## TASK REQUIREMENTS
The answer must consist of every line in the data below that holds the word "true".

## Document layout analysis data
--

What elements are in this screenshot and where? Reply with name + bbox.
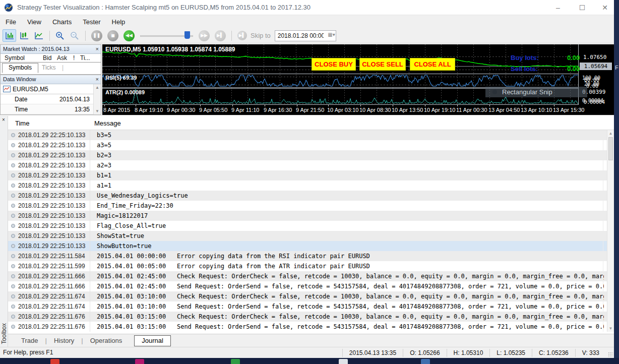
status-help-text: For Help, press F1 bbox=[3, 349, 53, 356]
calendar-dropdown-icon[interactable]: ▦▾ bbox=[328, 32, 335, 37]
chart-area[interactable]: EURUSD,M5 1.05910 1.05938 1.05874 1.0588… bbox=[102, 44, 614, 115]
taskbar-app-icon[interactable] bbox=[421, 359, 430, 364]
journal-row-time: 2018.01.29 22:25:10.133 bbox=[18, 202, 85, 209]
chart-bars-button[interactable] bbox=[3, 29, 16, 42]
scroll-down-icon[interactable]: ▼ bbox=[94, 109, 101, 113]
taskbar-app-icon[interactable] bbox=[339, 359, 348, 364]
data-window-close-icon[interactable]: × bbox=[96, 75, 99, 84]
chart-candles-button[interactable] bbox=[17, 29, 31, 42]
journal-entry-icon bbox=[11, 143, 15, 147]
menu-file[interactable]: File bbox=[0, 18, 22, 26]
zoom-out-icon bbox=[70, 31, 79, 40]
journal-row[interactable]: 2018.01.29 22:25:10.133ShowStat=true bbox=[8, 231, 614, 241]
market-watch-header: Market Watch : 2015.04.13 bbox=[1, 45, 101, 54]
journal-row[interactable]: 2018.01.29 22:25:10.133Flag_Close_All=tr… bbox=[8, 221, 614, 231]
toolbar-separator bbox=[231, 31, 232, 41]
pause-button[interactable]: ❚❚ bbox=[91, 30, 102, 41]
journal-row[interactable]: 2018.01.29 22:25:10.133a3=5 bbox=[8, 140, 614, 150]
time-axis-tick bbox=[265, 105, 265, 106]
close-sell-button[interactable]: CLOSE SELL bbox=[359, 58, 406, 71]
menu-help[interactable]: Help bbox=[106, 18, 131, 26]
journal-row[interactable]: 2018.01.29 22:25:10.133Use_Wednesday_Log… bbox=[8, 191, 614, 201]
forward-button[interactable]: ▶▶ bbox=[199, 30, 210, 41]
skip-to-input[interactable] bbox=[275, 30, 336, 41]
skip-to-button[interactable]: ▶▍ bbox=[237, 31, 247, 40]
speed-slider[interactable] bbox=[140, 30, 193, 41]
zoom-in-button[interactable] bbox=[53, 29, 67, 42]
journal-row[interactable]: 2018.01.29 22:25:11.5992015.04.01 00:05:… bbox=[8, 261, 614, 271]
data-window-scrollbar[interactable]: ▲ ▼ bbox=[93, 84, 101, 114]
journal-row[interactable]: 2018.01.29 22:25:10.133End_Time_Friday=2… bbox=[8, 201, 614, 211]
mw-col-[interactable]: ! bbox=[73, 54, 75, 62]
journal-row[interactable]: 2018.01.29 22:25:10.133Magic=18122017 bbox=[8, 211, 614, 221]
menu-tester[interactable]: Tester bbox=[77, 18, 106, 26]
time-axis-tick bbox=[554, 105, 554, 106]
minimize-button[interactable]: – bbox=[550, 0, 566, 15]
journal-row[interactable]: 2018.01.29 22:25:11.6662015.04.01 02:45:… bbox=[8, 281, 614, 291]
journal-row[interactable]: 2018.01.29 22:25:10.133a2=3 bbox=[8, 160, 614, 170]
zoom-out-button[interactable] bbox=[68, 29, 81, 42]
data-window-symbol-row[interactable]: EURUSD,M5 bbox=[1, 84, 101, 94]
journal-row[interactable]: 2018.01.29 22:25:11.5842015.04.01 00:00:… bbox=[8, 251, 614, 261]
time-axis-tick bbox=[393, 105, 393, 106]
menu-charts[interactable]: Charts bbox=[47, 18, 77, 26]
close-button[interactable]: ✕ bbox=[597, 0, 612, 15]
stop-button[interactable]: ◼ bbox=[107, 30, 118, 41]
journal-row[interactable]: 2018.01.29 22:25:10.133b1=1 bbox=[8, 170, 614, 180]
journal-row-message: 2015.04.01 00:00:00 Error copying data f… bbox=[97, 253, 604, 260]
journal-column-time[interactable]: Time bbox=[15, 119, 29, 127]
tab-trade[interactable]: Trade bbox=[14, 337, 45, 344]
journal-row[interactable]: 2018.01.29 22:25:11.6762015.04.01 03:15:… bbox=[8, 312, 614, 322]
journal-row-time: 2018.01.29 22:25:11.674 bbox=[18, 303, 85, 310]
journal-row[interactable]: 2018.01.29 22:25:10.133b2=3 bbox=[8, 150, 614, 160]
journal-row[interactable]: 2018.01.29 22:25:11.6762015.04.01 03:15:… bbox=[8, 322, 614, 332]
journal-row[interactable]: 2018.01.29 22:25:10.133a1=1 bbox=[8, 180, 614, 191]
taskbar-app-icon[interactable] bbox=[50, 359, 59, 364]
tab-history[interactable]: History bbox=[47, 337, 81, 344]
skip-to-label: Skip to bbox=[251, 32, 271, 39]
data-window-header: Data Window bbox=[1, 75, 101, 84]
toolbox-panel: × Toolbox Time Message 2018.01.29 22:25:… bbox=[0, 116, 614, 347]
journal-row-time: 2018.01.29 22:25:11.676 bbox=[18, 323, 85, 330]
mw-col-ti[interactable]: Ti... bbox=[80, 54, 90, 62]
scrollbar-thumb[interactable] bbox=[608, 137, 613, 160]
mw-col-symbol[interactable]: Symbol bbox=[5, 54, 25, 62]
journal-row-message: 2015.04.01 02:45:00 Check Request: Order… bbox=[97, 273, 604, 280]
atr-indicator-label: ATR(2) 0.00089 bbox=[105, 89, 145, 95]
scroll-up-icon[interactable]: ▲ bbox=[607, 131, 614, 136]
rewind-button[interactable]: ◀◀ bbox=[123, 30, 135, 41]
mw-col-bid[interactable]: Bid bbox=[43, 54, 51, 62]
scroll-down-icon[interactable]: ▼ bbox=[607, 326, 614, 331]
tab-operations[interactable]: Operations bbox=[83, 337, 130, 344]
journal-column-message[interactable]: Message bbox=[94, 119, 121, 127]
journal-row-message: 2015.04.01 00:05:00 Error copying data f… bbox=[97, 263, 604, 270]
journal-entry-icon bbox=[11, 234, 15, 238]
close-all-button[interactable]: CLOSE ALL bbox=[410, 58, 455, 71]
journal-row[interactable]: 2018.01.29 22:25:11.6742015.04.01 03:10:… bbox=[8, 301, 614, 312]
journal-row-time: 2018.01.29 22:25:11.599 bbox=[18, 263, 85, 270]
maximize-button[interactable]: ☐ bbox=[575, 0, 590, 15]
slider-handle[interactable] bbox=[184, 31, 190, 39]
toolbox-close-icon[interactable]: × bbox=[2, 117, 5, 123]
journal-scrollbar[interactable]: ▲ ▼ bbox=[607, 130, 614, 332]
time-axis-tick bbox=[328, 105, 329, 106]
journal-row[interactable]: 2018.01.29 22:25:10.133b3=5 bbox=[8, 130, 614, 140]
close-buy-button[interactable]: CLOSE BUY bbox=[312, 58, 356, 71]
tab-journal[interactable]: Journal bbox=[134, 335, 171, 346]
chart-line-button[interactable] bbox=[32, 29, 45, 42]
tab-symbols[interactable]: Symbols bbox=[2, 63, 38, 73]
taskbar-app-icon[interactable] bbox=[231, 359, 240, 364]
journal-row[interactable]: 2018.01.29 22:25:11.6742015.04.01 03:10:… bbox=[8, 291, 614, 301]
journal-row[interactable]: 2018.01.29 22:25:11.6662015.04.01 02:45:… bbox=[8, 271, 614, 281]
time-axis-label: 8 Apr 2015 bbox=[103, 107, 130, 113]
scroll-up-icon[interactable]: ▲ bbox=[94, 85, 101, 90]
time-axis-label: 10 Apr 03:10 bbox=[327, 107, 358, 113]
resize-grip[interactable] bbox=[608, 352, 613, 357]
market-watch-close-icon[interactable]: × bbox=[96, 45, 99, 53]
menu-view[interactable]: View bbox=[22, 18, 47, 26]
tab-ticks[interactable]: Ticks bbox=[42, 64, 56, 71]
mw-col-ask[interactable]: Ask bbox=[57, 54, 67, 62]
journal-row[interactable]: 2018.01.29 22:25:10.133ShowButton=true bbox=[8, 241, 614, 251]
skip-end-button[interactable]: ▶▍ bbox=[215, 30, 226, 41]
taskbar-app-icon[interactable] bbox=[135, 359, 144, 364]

--

## EXERCISE RESPONSE
journal-row[interactable]: 2018.01.29 22:25:10.133ShowStat=true bbox=[8, 231, 614, 241]
journal-row[interactable]: 2018.01.29 22:25:10.133ShowButton=true bbox=[8, 241, 614, 251]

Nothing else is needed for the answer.